"Oh," Tessa breathed. "It's beautiful."
"Copper Moon rainbows are the best." Brian stood beside her, close enough that their shoulders almost touched. "Something about the way the light hits the water. Makes the colors brighter."
She watched the rainbow until it began to fade, the colors bleeding into the sky as the clouds dispersed. The sun emerged fully, warm on her face, and the bay began its slow transformation back to copper.
"Brian," she said, still looking at the water. "Earlier, you said you understood about the startle response. The hyper-vigilance." She turned to face him. "Does it ever get better? The waiting for something bad to happen?"
He was quiet for a moment, considering the question. "It gets different," he said finally. "Some days it's barely there. Other days, it's all I can think about. But the good days start to outnumber the bad ones. And eventually, you realize you've gone a whole week without bracing for impact."
"That sounds like hope."
"I guess it is." He looked at her, and something in his eyes made her breath catch. "You helped, you know.

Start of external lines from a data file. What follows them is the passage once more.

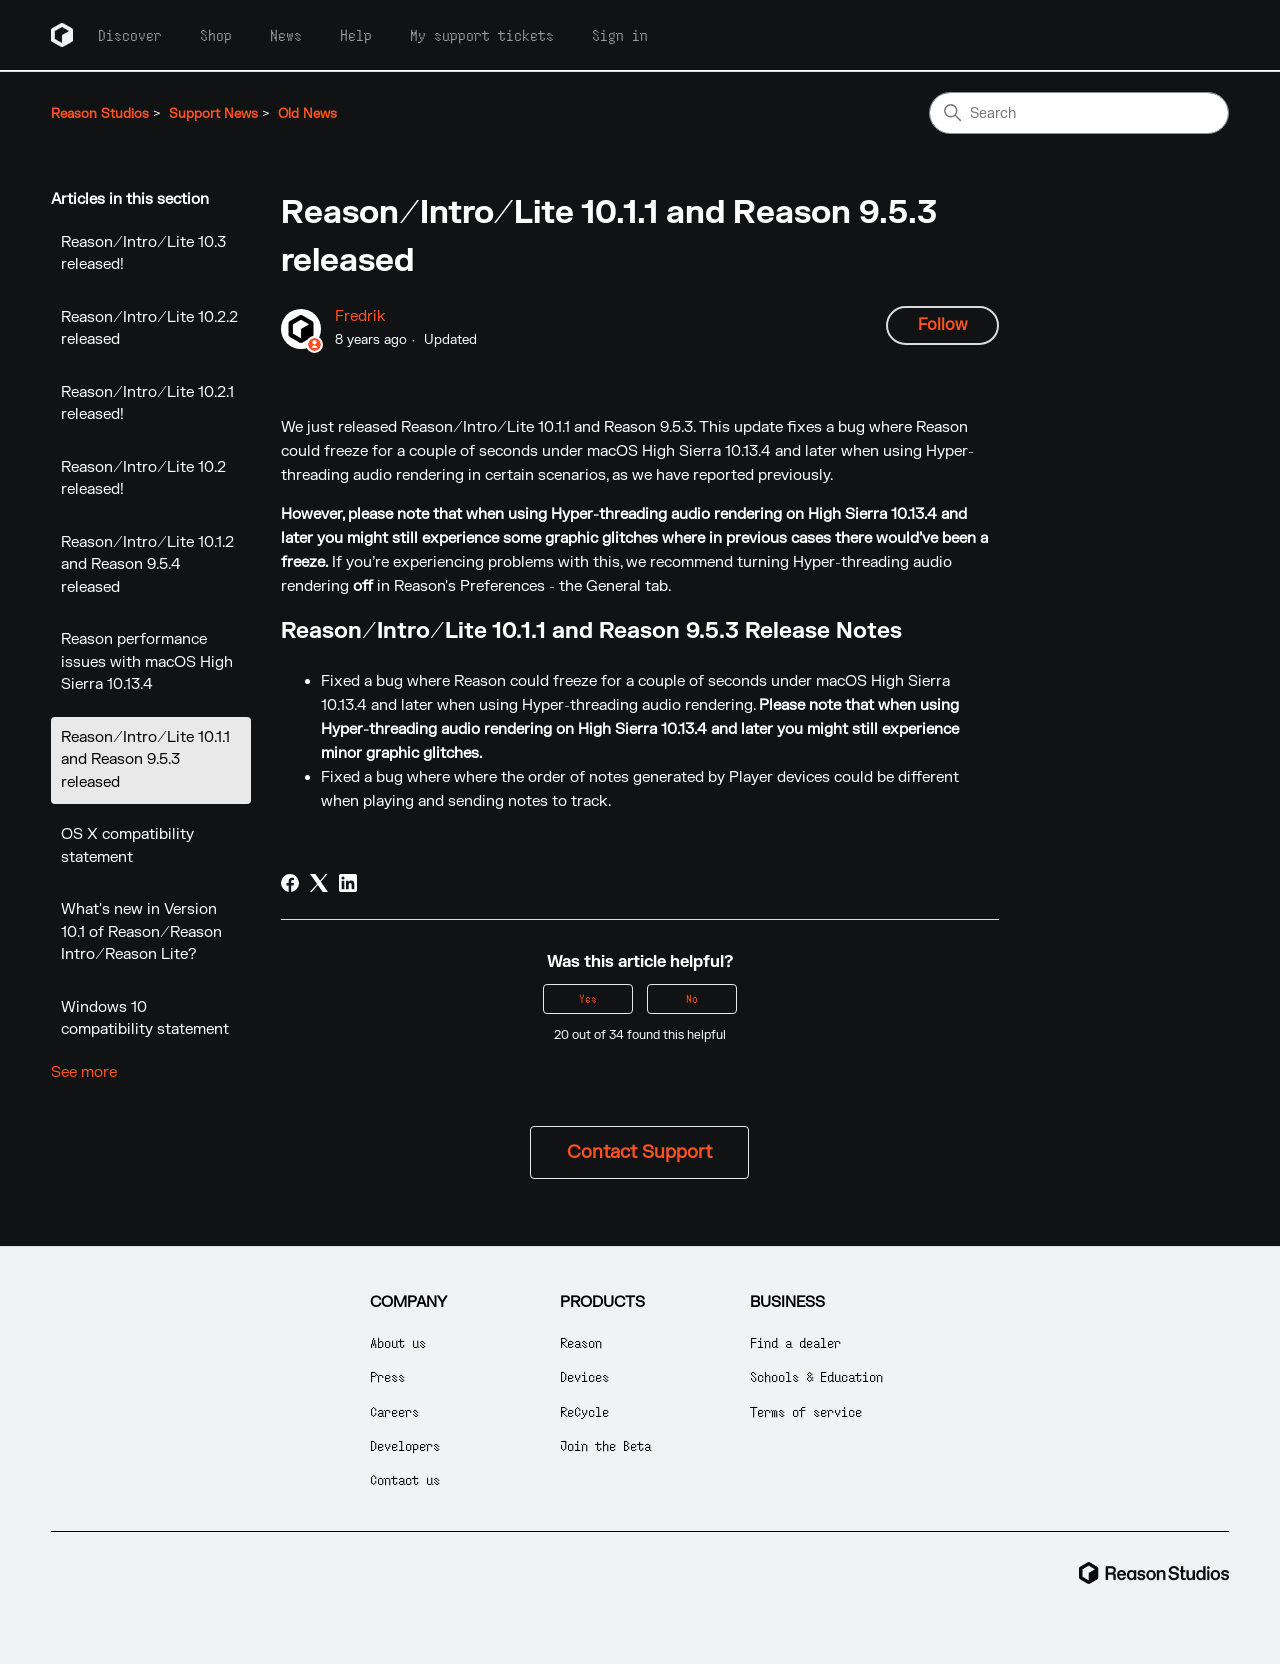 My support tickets (482, 35)
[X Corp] (319, 883)
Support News (213, 114)
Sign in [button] (620, 35)
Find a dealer (795, 1342)
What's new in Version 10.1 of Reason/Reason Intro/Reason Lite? (141, 932)
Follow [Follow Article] (942, 325)
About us (398, 1342)
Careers (394, 1411)
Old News (307, 114)
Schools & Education (816, 1376)
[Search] (1079, 113)
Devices (584, 1376)
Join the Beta (605, 1445)
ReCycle (584, 1411)
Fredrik (360, 316)
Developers (405, 1445)
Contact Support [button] (639, 1152)
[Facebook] (290, 883)
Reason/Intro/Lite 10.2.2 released (149, 329)
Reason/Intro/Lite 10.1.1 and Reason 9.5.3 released (145, 760)
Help (356, 35)
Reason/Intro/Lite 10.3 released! (143, 254)
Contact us (405, 1479)
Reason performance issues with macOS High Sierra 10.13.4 (147, 662)
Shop (216, 35)
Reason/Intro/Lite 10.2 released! (143, 479)
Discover (130, 35)
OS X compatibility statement (127, 846)
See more (84, 1072)
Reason (581, 1342)
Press (387, 1376)
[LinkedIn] (348, 883)
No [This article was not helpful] (692, 998)
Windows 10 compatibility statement (145, 1019)
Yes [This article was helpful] (588, 998)
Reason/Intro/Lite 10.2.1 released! (147, 404)
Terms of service (806, 1411)
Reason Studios (100, 114)
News (286, 35)
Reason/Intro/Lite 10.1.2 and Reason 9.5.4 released (147, 565) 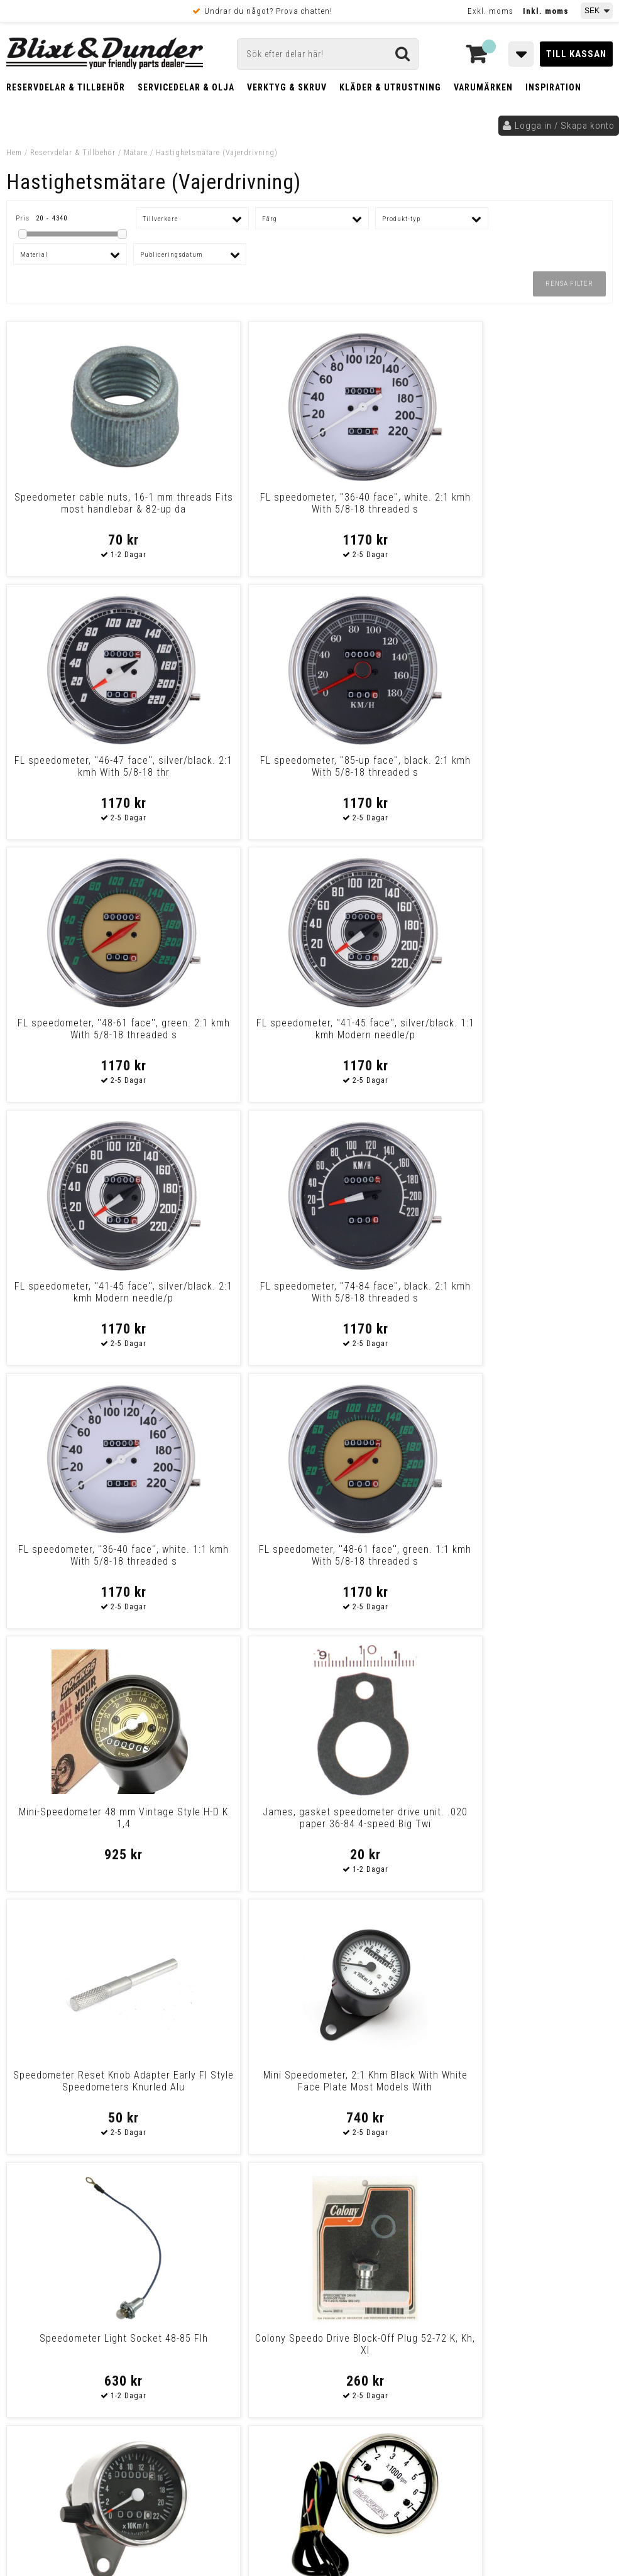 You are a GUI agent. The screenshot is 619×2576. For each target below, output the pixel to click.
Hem (14, 152)
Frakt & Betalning (49, 2400)
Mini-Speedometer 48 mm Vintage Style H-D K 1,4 (386, 1029)
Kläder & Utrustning (390, 87)
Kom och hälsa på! (204, 2335)
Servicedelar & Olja (186, 87)
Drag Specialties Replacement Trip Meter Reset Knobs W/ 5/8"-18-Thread (79, 2093)
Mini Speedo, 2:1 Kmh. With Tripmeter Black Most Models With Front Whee (540, 1561)
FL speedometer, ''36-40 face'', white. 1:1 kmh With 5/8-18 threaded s (79, 1035)
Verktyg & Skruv (287, 87)
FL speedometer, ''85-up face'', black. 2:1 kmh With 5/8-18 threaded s (539, 509)
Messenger (340, 2272)
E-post (275, 2272)
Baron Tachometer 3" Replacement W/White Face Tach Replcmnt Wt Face (233, 1561)
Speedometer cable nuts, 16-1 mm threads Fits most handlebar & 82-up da (79, 509)
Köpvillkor (34, 2414)
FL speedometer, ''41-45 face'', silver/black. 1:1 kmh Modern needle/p (232, 772)
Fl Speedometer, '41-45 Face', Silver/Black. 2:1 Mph (79, 1818)
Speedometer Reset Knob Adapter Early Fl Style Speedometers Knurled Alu (79, 1298)
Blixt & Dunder (545, 2272)
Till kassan (576, 54)
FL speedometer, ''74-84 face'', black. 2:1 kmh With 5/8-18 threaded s (539, 772)
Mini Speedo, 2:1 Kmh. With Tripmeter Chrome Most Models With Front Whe (79, 1561)
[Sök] (328, 54)
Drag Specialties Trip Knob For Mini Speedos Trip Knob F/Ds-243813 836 (386, 2087)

Having someone here who gets it. I didn't realize how much I needed that until you showed up."
"Same," she said softly. "I think I was drowning, and I didn't even know it. And then I walked into your cottage by accident, and somehow... I started to float."
He reached out and took her hand, lacing their fingers together the way he had at Lila's, at Hank and Bree's, in the front seat of his truck. It was becoming familiar now, this connection between them. Something she could count on.
"We're both looking for the same thing," he said. "Peace. Quiet. A place to put down the weight." He squeezed her hand. "Maybe we don't have to look alone."
She felt tears prick at her eyes, but for once, they weren't tears of exhaustion or grief or fear. They were something else. Something that felt dangerously like hope.
"Maybe we don't," she agreed.
They stood there on the dock, hands intertwined, watching the bay turn to liquid copper in the evening light. The motion lights along the fence were quiet. The storm had passed. And somewhere out there, a man in a gray cap might still be watching.
But in this moment, none of that mattered. In this moment, there was only the water and the light and the feeling of Brian's hand warm in hers.
In this moment, she was exactly where she was supposed to be.
Chapter Ten
The motion light flicked on at 11:47 p.m.
Brian was still awake, sitting in the dark living room with a beer he hadn't touched, when the backyard flooded with harsh white light. He was on his feet before his brain fully registered what was happening, crossing to the window in three long strides.
The fence line was empty. Just the light cutting through the darkness, illuminating wet grass and the dark shapes of trees beyond. Could be a deer. Could be a raccoon. Could be any of a dozen nocturnal creatures that call these woods home.
The light clicked off.
Brian stood at the window, waiting. His heart was beating harder than it should, adrenaline spiking through his system the way it used to when a call came in. After a full minute of darkness, he let out a breath and turned away.
Then the light flicked on again.
This time, he saw it. A figure at the edge of the property, just where the fence met the tree line. A man, standing motionless, facing the cottage.
Brian didn't think. He moved.
He was out the back door before the light could click off again, crossing the yard in long, ground-eating strides. The wet grass soaked through his socks instantly, but he barely noticed. His focus was locked on the figure by the fence.
"Hey!" he shouted. "Hey, you! Stop right there!"
The figure turned. For one frozen moment, the motion light caught his face: lean features, dark hair, the glint of eyes that seemed to absorb the light rather than reflect it. The same man Tom Cooper had described. The same man Tessa had seen at the fair.
Then he ran.
Brian vaulted the fence without breaking stride, crashing into the underbrush after him. Branches whipped at his arms and face. His bare feet found rocks and roots and God knew what else, but he pushed through, following the sound of the man's retreat through the woods.
It was no use. The man knew these woods better than Brian did, or at least knew them well enough to disappear. By the time Brian reached the small clearing where the path should have continued, there was nothing. Just darkness and the sound of his own ragged breathing and the distant call of a night bird, indifferent to human drama.